The target’s level of sophistication is a function of the tools their people use to turn data into insights that generate revenue and shareholder value. We are now in the golden age of data analytics, though most organizations still struggle to get their systems to close the books quickly and generate rudimentary business intelligence for the next investor conference call. Is the CFO’s Financial Planning and Analysis team just forecasting the next quarter or are they shoulder-to-shoulder with business unit leadership, helping them mine vast amounts of structured and unstructured data at their finger tips? Maybe the business units are simply taking matters into their own hands and using data analytics tools on their own. Inventory the tools in use and you will get an indication of the extent to which the culture is data-driven and the value that you can create once you own the place.
6. How much of the target’s data is simply ROT?

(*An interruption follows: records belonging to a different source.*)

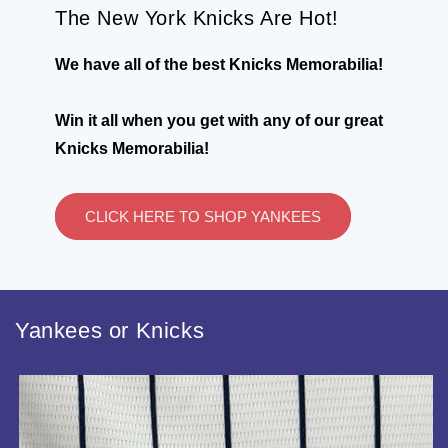
The New York Knicks Are Hot!
We have all of the best Knicks Memorabilia!
Win it all when you get with any of our great
Knicks Memorabilia!
CLICK HERE TO SHOP YANKEES
Yankees or Knicks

Studies indicate that more than two-third’s of an organization’s data is redundant, obsolete or trivial (ROT). This ROT data can be in the form of old operational log files, data stored by departed employees, outdated drafts, copies of once important document that are no longer needed, etc. When was the last time you obeyed your organization’s records retention policy, assuming it even has one? Yet, there is a compelling case to reduce ROT data. Storage comes in many forms, from tapes to flash memory, and, contrary to popular belief, it’s not cheap. Organizations that are good at content management are much better able to find and protect data that isn’t ROT. You can get into related issues like data quality while you’re at it. You should know where your target is on its journey toward information governance maturity.
7. What data would be valuable to a third party, and what could you sell it for?
You want to buy a company for lots of reasons, and you may never want to sell any of the target’s data to someone else. However, the analysis involved in answering this question will yield remarkable insights that you probably had not considered. The target’s data is often overlooked as a motivation for an acquisition, but it can generate tremendous value in the right hands, with the right tools and skills.
Of course, this list isn’t meant to be exhaustive, but it should greatly improve your due diligence exercise. There is a tendency in M&A deals to treat data as just an IT issue that can get dealt with after the transaction closes, during the integration process. However, data is an asset of enterprise-wide consequence, representing considerable risk and reward. Make your transaction successful by treating data as the critical asset.